Shareholders bless marriage of Granges and Da Capo

After several months of courting, shareholders of Da Capo Resources (DCX-T) and Granges (GXL-T) have voted overwhelmingly to tie the knot.

The new company, Vista Gold (VGX-T), will have 100.7 million fully diluted shares outstanding, no debt and US$20 million in working capital once the merger is approved by authorities.

“This is going to be a balanced mining company, with a solid profile of exploration projects,” says outgoing Da Capo president Ross Beaty, who will become Vista’s vice-chairman.

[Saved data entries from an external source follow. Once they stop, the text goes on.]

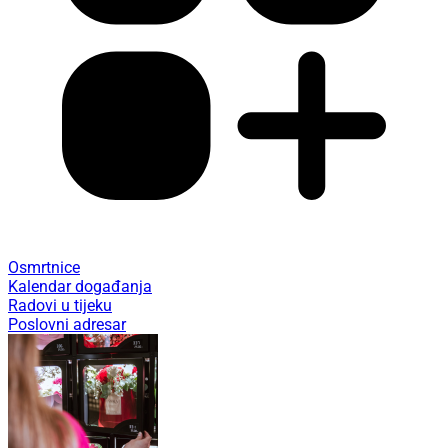
Osmrtnice
Kalendar događanja
Radovi u tijeku
Poslovni adresar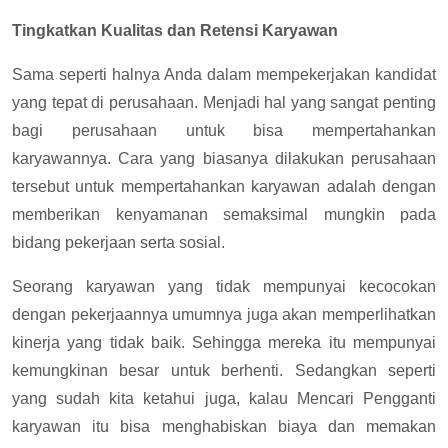
Tingkatkan Kualitas dan Retensi Karyawan
Sama seperti halnya Anda dalam mempekerjakan kandidat
yang tepat di perusahaan. Menjadi hal yang sangat penting
bagi perusahaan untuk bisa mempertahankan
karyawannya. Cara yang biasanya dilakukan perusahaan
tersebut untuk mempertahankan karyawan adalah dengan
memberikan kenyamanan semaksimal mungkin pada
bidang pekerjaan serta sosial.
Seorang karyawan yang tidak mempunyai kecocokan
dengan pekerjaannya umumnya juga akan memperlihatkan
kinerja yang tidak baik. Sehingga mereka itu mempunyai
kemungkinan besar untuk berhenti. Sedangkan seperti
yang sudah kita ketahui juga, kalau Mencari Pengganti
karyawan itu bisa menghabiskan biaya dan memakan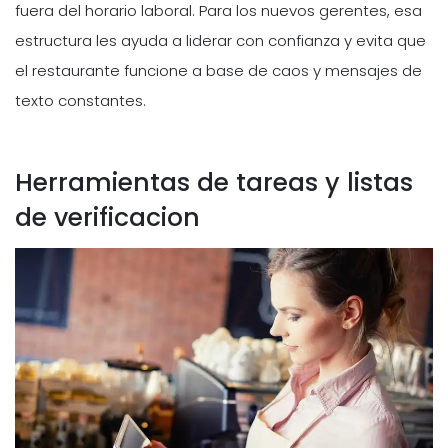
fuera del horario laboral. Para los nuevos gerentes, esa
estructura les ayuda a liderar con confianza y evita que
el restaurante funcione a base de caos y mensajes de
texto constantes.
Herramientas de tareas y listas
de verificacion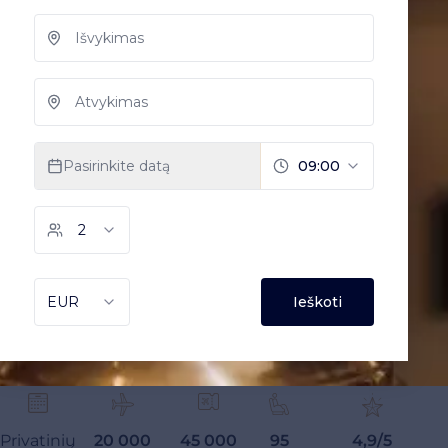
Privatinių
20 000
45 000
95
4,9/5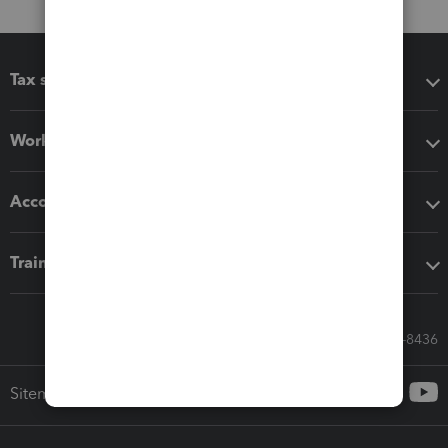
Tax software
Workflow add-ons
Accounting solutions
Training & support
Call Sales: 833-564-8436
Sitemap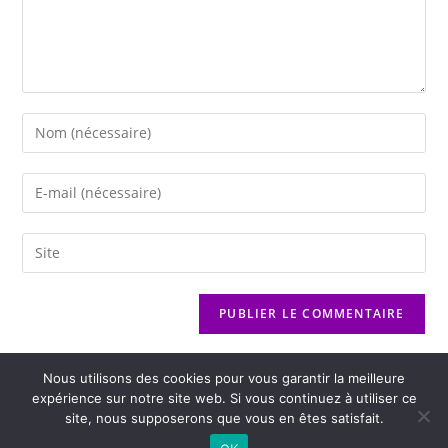
Nous utilisons des cookies pour vous garantir la meilleure
expérience sur notre site web. Si vous continuez à utiliser ce
site, nous supposerons que vous en êtes satisfait.
2026 - Variance FM - Mentions légales - Politique de confidentialité -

The new company’s assets will include Granges’ Hycroft mine in northern Nevada and the Guariche development project in Venezuela, as well as Da Capo’s Bolivian projects, including the Amayapampa-Capa Circa development project and the Copacabana, San Gerardo and India properties. (The San Gerardo is 48% held by Teck).

Last year Hycroft produced 101,128 oz. gold at a cash cost of US$272 per oz., and 417,832 oz. silver. The mine has reserves of 58.8 million tons grading 0.019 oz gold, and production for 1996 is projected to be 120,000 oz. gold.

Beaty, who will also be Vista Gold’s largest shareholder, with 9% of shares, says the new company will be “Latin American-friendly.”

By 1999, Vista hopes to have 3 million oz. of gold reserves, three operating gold mines producing 300,000 oz. gold annually, and a 32% reduction in cash production costs.

“I believe we have one of the most undervalued gold stocks on the market,” outgoing Granges president Michael Richings told the Da Capo meeting.

Holders of Granges shares will receive one common share of Vista for each Granges share, and Da Capo shareholders will receive two Vista shares for each Da Capo share.

The formal vote came one day after Da Capo released new results from its San Gerardo and Copacabana properties.

At San Gerardo, hole 29 intersected 115.4 metres grading 1.08 grams gold per tonne, including 37.6 metres grading 1.67 grams gold. Hole 30 intersected a widespread interval of anomalous gold. Da Capo says the results confirm the large size of the mineralized system on the property, defined to date by 30 drill holes over an area measuring 850 by 400 metres, including results of 54 metres at 5.54 grams in hole 18 and 31 metres at 3.22 grams in hole 6.

At 100%-held Copacabana, Da Capo received results from five of nine holes drilled by reverse circulation along a 1,000-metre surface trace of a swarm of gold-bearing quartz veins.

Hole 3 returned 92 metres grading 2.97 grams gold; hole 3 returned 32 metres at 0.46 gram; hole 5 intersected 28 metres at 5.27 grams and bottomed in mineralization; hole 6 hit 4 metres at 1.32 grams, also bottoming in mineralization; and hole 7 returned 40 metres grading 1.57 grams.

“I think we’ve discovered an economic orebody,” Beaty said. “These are good numbers and we’re excited. We have the opportunity to build the two largest open-pit mines in Bolivia in the near future.”

At the Amayapampa and Capa Circa properties, a final feasibility study is under way, including a major drilling program, metallurgical studies and infrastructure, permitting and environmental work.

Amayapampa has 6.2 million tonnes of reserves grading 2.54 grams gold, whereas Capa Circa has 27.6 million tonnes grading 1.21 grams.

Officials hope to make a production decision by April of next year, with startup envisaged for July 1998. The open-pit Amayapampa mine is expected to process 3,000 tonnes per day, while underground Capa Circa will process 200 tonnes per day, producing, in total, 100,000 oz. per year. The gravity-flotation- cyanide leach mill will have a capacity of 3,200 tonnes per day, with 90-92% recovery.

Capital costs will be US$62 million, and the cash operating cost is projected at US$140 oz.